Johnny Carson doing what he loved best, sometime during the 1970's.
In my summer-long quest to learn everything about Johnny Carson, I read Laurence Leamer’s 1989 biography of Carson, King of the Night: The Life of Johnny Carson. Even though it was published more than 25 years ago, Leamer’s book is the definitive biography of Carson. Leamer did his homework on Carson, as he interviewed hundreds of people who knew him. 

King of the Night gives the reader a fascinating portrait of Johnny Carson, a man who was able to connect with millions of Americans every night as the host of The Tonight Show, but who found it difficult to connect with people in his private life. Carson was married four times, had difficult relationships with his three sons, and had very few longtime friends. 

Leamer dissects Carson’s life in detail, and the reader is fully immersed, for better or worse, in the various investments and lawsuits that Carson was embroiled in. King of the Night makes an interesting counterpoint to Henry Bushkin’s 2013 memoir, Johnny Carson, which I reviewed here. Bushkin, who was Carson’s lawyer for many years, also handled many of Carson’s investments, and according the Bushkin, those investments were quite successful. However, Leamer paints a different picture, and after reading King of the Night it sounds like Bushkin’s investments were not very successful at all. Now I wonder how much of Bushkin’s book was an attempt to change his image from King of the Night. 

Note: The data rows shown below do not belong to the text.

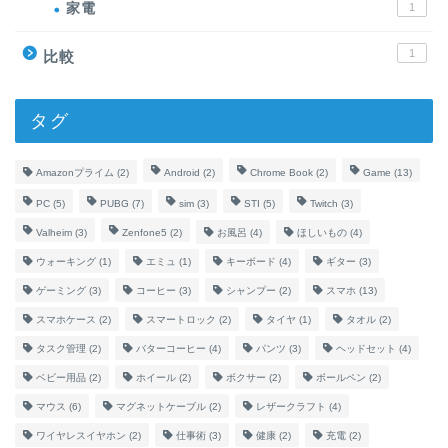
家電
1
1
比較
タグ
Amazonプライム
(2)
Android
(2)
Chrome Book
(2)
Game
(13)
PC
(5)
PUBG
(7)
sim
(3)
STI
(5)
Twitch
(3)
Valheim
(3)
Zenfone5
(2)
お風呂
(4)
ほしいもの
(4)
ウォーキング
(1)
エミュ
(1)
キーボード
(4)
ギター
(3)
ゲーミング
(3)
コーヒー
(3)
シャンプー
(2)
スマホ
(13)
スマホケース
(2)
スマートロック
(2)
タイヤ
(1)
タオル
(2)
タスク管理
(2)
バターコーヒー
(4)
パンツ
(3)
ヘッドセット
(4)
ベビー用品
(2)
ホイール
(2)
ボクサー
(2)
ボールペン
(2)
マウス
(6)
マグネットケーブル
(2)
レザークラフト
(4)
ワイヤレスイヤホン
(2)
仕事術
(3)
健康
(2)
充電
(2)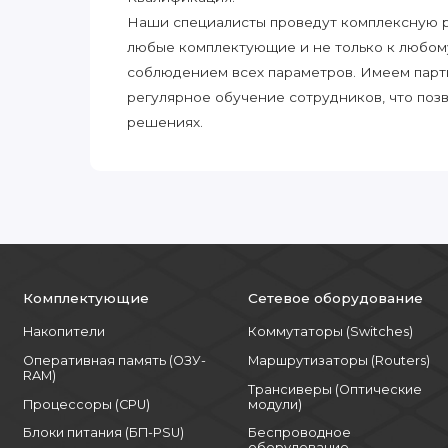
Наши специалисты проведут комплексную ра
любые комплектующие и не только к любом
соблюдением всех параметров. Имеем парт
регулярное обучение сотрудников, что поз
решениях.
Комплектующие
Сетевое оборудование
Накопители
Коммутаторы (Switches)
Оперативная память (ОЗУ-
Маршрутизаторы (Routers)
RAM)
Трансиверы (Оптические
Процессоры (CPU)
модули)
Блоки питания (БП-PSU)
Беспроводное
оборудование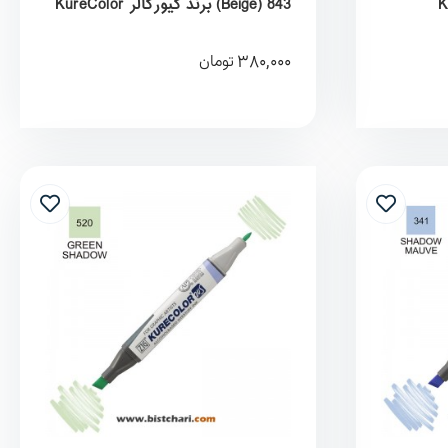
Beige) 843) برند کیورکالر KureColor
380,000
تومان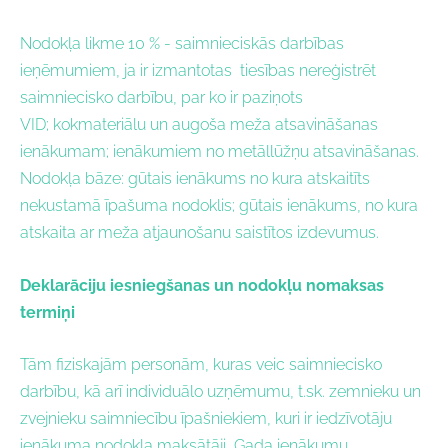
Nodokļa likme 10 % - saimnieciskās darbības
ieņēmumiem, ja ir izmantotas tiesības nereģistrēt
saimniecisko darbību, par ko ir paziņots
VID; kokmateriālu un augoša meža atsavināšanas
ienākumam; ienākumiem no metāllūžņu atsavināšanas.
Nodokļa bāze: gūtais ienākums no kura atskaitīts
nekustamā īpašuma nodoklis; gūtais ienākums, no kura
atskaita ar meža atjaunošanu saistītos izdevumus.
Deklarāciju iesniegšanas un nodokļu nomaksas
termiņi
Tām fiziskajām personām, kuras veic saimniecisko
darbību, kā arī individuālo uzņēmumu, t.sk. zemnieku un
zvejnieku saimniecību īpašniekiem, kuri ir iedzīvotāju
ienākuma nodokļa maksātāji, Gada ienākumu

Honestly, reading King of the Night made me a little sad for Johnny Carson. I hope he was a happy man, and yet I have the feeling, from all that I’ve read about him, that it was a challenge for him to find happiness. He brought such joy to so many people for so many years, and yet, like so many entertainers, it seems as though he had a difficult time finding a similar joy in his private life. Also, like so many entertainers, Carson was happy and fulfilled when he was doing The Tonight Show, but the other hours of the day were more difficult for him to fill.

Carson was brutally honest in a 1986 interview in which he said, “If I had given as much to marriage as I gave to The Tonight Show, I’d probably have a hell of a marriage. But the fact is I haven’t given that, and there you have the simple reason for the failure of my marriages. I put the energy into the show.” (p.352) 

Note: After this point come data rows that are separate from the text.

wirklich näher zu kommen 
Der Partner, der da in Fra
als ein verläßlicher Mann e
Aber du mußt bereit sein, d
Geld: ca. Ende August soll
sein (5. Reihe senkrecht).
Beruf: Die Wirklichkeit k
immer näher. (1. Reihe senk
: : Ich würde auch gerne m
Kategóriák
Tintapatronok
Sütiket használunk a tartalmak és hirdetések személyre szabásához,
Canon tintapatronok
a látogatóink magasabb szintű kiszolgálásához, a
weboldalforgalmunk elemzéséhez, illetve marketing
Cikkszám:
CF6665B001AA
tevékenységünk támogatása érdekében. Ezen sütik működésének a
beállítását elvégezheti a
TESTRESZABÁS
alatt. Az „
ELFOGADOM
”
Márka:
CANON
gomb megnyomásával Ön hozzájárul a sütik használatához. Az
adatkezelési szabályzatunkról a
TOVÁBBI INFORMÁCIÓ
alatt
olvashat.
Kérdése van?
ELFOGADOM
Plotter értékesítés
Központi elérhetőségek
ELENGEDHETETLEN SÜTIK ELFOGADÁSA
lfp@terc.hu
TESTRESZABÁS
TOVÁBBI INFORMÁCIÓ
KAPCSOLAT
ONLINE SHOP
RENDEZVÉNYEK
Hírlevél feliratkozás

One of the most insightful quotes from King of the Night comes from Jeanne Prior, who was Carson’s secretary in the 1960’s. She told Leamer, “Except for the beginning years of his life, I don’t think Johnny has ever been rejected. Just think of the fact of going around for thirty years and never being rejected by almost anybody, not waiters, not anybody. What do you think would be easier to live with, his life or the life most of us live? There is a cost, and that’s why he insulates himself.” (p.160) I think that gives the reader some idea of what it would have been like to be Johnny Carson, and why success can be so difficult to deal with. 

Whatever he was like off the screen, on screen Johnny Carson projected warmth and a likability that came through the television set. Shelly Schultz, a talent coordinator for The Tonight Show in the 1960’s, said of Carson, “I think that he is one of those rare phenomenal people who understood the medium.” (p.143) That’s very true, and Carson’s understanding of television served him well during his long career.

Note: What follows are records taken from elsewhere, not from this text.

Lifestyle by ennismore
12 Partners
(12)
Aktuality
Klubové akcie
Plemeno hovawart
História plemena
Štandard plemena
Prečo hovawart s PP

Johnny Carson presided over a media landscape that is totally different from 2016. King of the Night opens in 1987, as Carson is celebrating the 25th anniversary of his hosting The Tonight Show. Yet even then, as Leamer writes, “The networks had begun to decline, viewers lost to cable networks and video recorders. It was unlikely that any other performer would ever have the same hold over the American night.” (p.2) Of course that’s even more true now, as no one on late night television has the same reach that Johnny Carson did. Carson’s career is unique in late night television history, and it will remain so. Johnny Carson is the man who set the standard; he is the late night host that all others are measured against. 

Johnny Carson was one of television’s biggest stars, and King of the Night allows us a look at his private and professional life. If you’re interested in Johnny Carson, King of the Night is the book that paints the most complete picture of Carson’s life.